The phenomena show clearly that two sources of danger arising from such terrific explosions must be guarded against. The glass broken within the first two miles proved a rush of air toward the destroyed magazine. The sudden up-rush of gas, the mass very highly heated, caused a vacuum, and the subsequent cooling added to the effect. The air rushed toward that vacuum from all directions, and. when it was contained in a confined space, as a closed room, it quickly broke the glass, shattering it into small fragments, which fell outward. But the force which did this work was spent within a comparatively narrow area. Beyond that it only appeared as the back-and-forward movement of an ordinary sound-wave. The distance to which this was carried could not be determined, because beyond some seven or eight miles the report was not distinguished from the ordinary roll of the thunder.
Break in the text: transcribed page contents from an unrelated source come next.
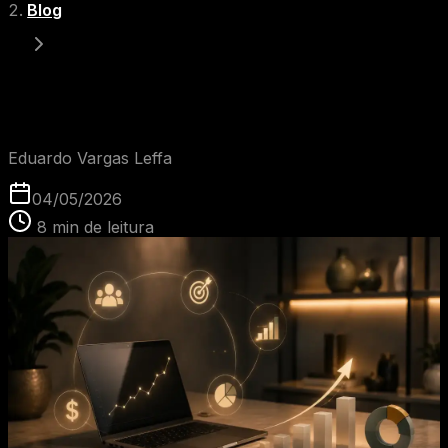
Blog
Glossário: O que é CTR?
EVL
Eduardo Vargas Leffa
04/05/2026
8
min de leitura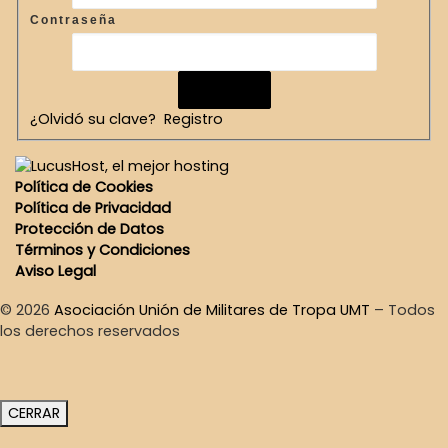
Contraseña
¿Olvidó su clave?
Registro
Política de Cookies
Política de Privacidad
Protección de Datos
Términos y Condiciones
Aviso Legal
© 2026
Asociación Unión de Militares de Tropa UMT
–
Todos
los derechos reservados
CERRAR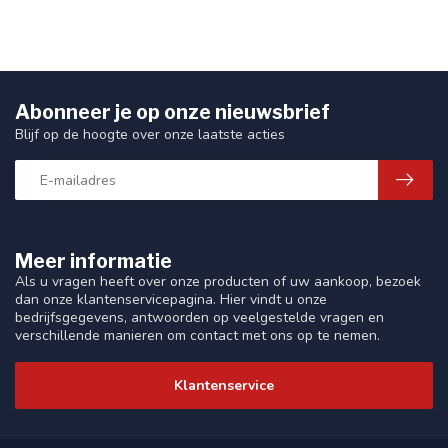
Abonneer je op onze nieuwsbrief
Blijf op de hoogte over onze laatste acties
Meer informatie
Als u vragen heeft over onze producten of uw aankoop, bezoek
dan onze klantenservicepagina. Hier vindt u onze
bedrijfsgegevens, antwoorden op veelgestelde vragen en
verschillende manieren om contact met ons op te nemen.
Klantenservice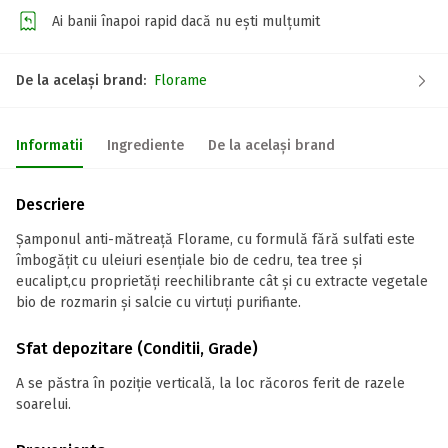
Ai banii înapoi rapid dacă nu ești mulțumit
De la același brand:
Florame
Informatii
Ingrediente
De la același brand
Descriere
Șamponul anti-mătreață Florame, cu formulă fără sulfati este
îmbogățit cu uleiuri esențiale bio de cedru, tea tree și
eucalipt,cu proprietăți reechilibrante cât și cu extracte vegetale
bio de rozmarin și salcie cu virtuți purifiante.
Sfat depozitare (Conditii, Grade)
A se păstra în poziție verticală, la loc răcoros ferit de razele
soarelui.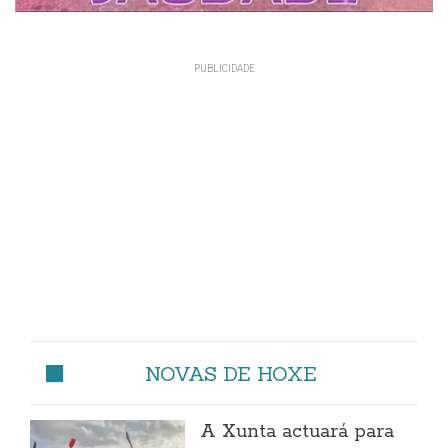
NOVAS DE HOXE
A Xunta actuará para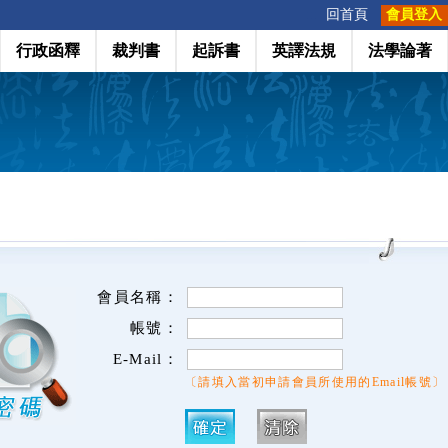
:::
回首頁
會員登入
行政函釋
裁判書
起訴書
英譯法規
法學論著
會員名稱：
帳號：
E-Mail：
〔請填入當初申請會員所使用的Email帳號〕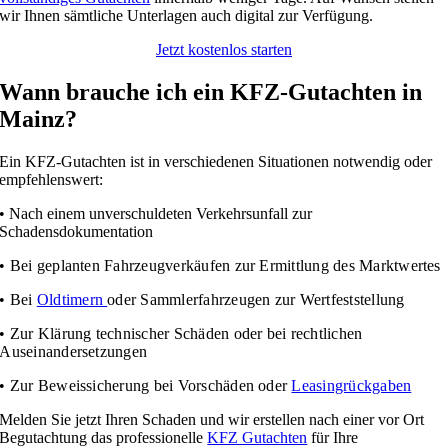
wir Ihnen sämtliche Unterlagen auch digital zur Verfügung.
Jetzt kostenlos starten
Wann brauche ich ein KFZ-Gutachten in
Mainz?
Ein KFZ-Gutachten ist in verschiedenen Situationen notwendig oder
empfehlenswert:
• Nach einem unverschuldeten Verkehrsunfall zur
Schadensdokumentation
• Bei geplanten Fahrzeugverkäufen zur Ermittlung des Marktwertes
• Bei
Oldtimern
oder Sammlerfahrzeugen zur Wertfeststellung
• Zur Klärung technischer Schäden oder bei rechtlichen
Auseinandersetzungen
• Zur Beweissicherung bei Vorschäden oder
Leasingrückgaben
Melden Sie jetzt Ihren Schaden und wir erstellen nach einer vor Ort
Begutachtung das professionelle
KFZ Gutachten
für Ihre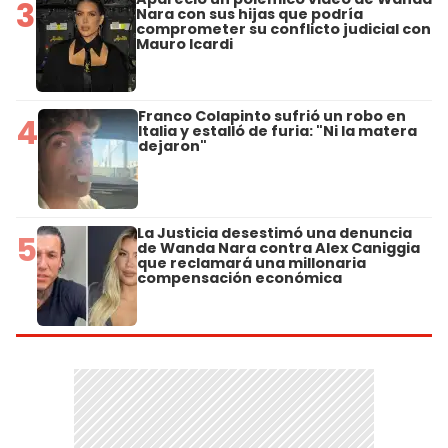
3
Nara con sus hijas que podría
comprometer su conflicto judicial con
Mauro Icardi
Franco Colapinto sufrió un robo en
4
Italia y estalló de furia: "Ni la matera
dejaron"
La Justicia desestimó una denuncia
5
de Wanda Nara contra Alex Caniggia
que reclamará una millonaria
compensación económica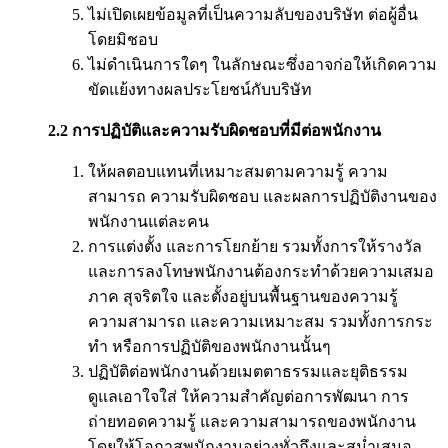
ไม่เปิดเผยข้อมูลที่เป็นความลับของบริษัท ต่อผู้อื่น
โดยมิชอบ
ไม่ดำเนินการใดๆ ในลักษณะซึ่งอาจก่อให้เกิดความ
ขัดแย้งทางผลประโยชน์กับบริษัท
2.2 การปฏิบัติและความรับผิดชอบที่มีต่อพนักงาน
ให้ผลตอบแทนที่เหมาะสมตามความรู้ ความ
สามารถ ความรับผิดชอบ และผลการปฏิบัติงานของ
พนักงานแต่ละคน
การแต่งตั้ง และการโยกย้าย รวมทั้งการให้รางวัล
และการลงโทษพนักงานต้องกระทำด้วยความเสมอ
ภาค สุจริตใจ และตั้งอยู่บนพื้นฐานของความรู้
ความสามารถ และความเหมาะสม รวมทั้งการกระ
ทำ หรือการปฏิบัติของพนักงานนั้นๆ
ปฏิบัติต่อพนักงานด้วยเมตตาธรรมและยุติธรรม
ดูแลเอาใจใส่ ให้ความสำคัญต่อการพัฒนา การ
ถ่ายทอดความรู้ และความสามารถของพนักงาน
โดยให้โอกาสพนักงานอย่างทั่วถึงและสม่ำเสมอ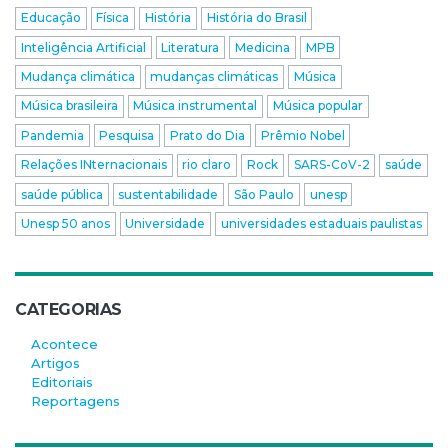
Educação
Física
História
História do Brasil
Inteligência Artificial
Literatura
Medicina
MPB
Mudança climática
mudanças climáticas
Música
Música brasileira
Música instrumental
Música popular
Pandemia
Pesquisa
Prato do Dia
Prêmio Nobel
Relações INternacionais
rio claro
Rock
SARS-CoV-2
saúde
saúde pública
sustentabilidade
São Paulo
unesp
Unesp 50 anos
Universidade
universidades estaduais paulistas
CATEGORIAS
Acontece
Artigos
Editoriais
Reportagens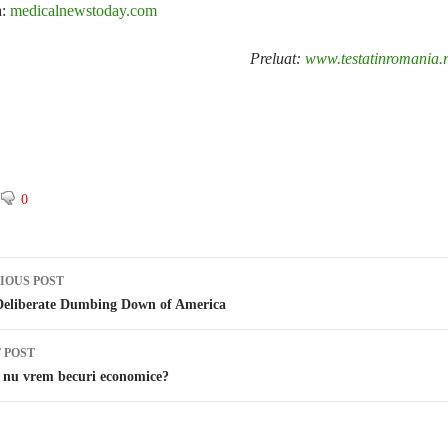
a:
medicalnewstoday.com
Preluat:
www.testatinromania.
0
IOUS POST
st navigation
Deliberate Dumbing Down of America
 POST
 nu vrem becuri economice?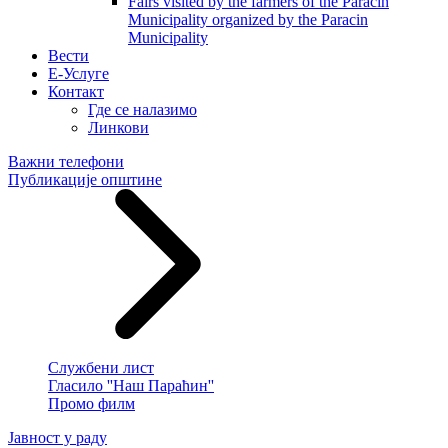
Fairs visited by the farmers of the Paracin
Municipality organized by the Paracin
Municipality
Вести
E-Услуге
Контакт
Где се налазимо
Линкови
Важни телефони
Публикације општине
Службени лист
Гласило ''Наш Параћин''
Промо филм
Јавност у раду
This explosion produced an earth-wave as well as an air-wave. The force of the dynamite, exerted largely downward, not only tore the ground out to make the hole, but forced it away sidewise in all directions. This formed a ridge around the hole, and at the same time it produced a wave, that is, an up-and-down movement in the earth. One observer, who was sitting quietly in a chair about six miles from the magazine at the time of the explosion, described the sensation which he felt as a quick movement down and up again. He was not quite positive which preceded, the motion upward or downward, but he thought that downward. That would indicate that the upward motion of the earth was first, since the human body has the sensation of moving in the opposite direction to the motion of the wave, and that agrees with the appearance of the hole. This earth-wave made dishes rattle in all places where it was felt perceptibly. In the central part of Chicago many plate-glass windows were cracked. These were injured by the earth-wave, not by the air-wave. They were simply shattered from the motion of the surrounding walls, but were not forced either inward or outward. One observer stated that a pane of glass near him was cracked at the moment when he felt the shock, not when he heard the report, which was a little later. This shows that the earth-wave moved faster than the air-wave which produced the sound. There is also reason to believe that this earth-wave traveled much farther than the air-wave. A self-recording barometer in the laboratory of Lake Forest University, about thirty miles distant from Brighton village, showed a sudden movement of the mercury at about that time, which could be accounted for only by referring it to the wave of the explosion.[1] Probably this was not the limit of the movement. Unfortunately, there were no means of determining the rate at which this earth-wave moved. All these conditions combine to surround this remarkable explosion with peculiar interest.

  1. The same instrument clearly recorded the earthquake-movement of the evening of August 31st.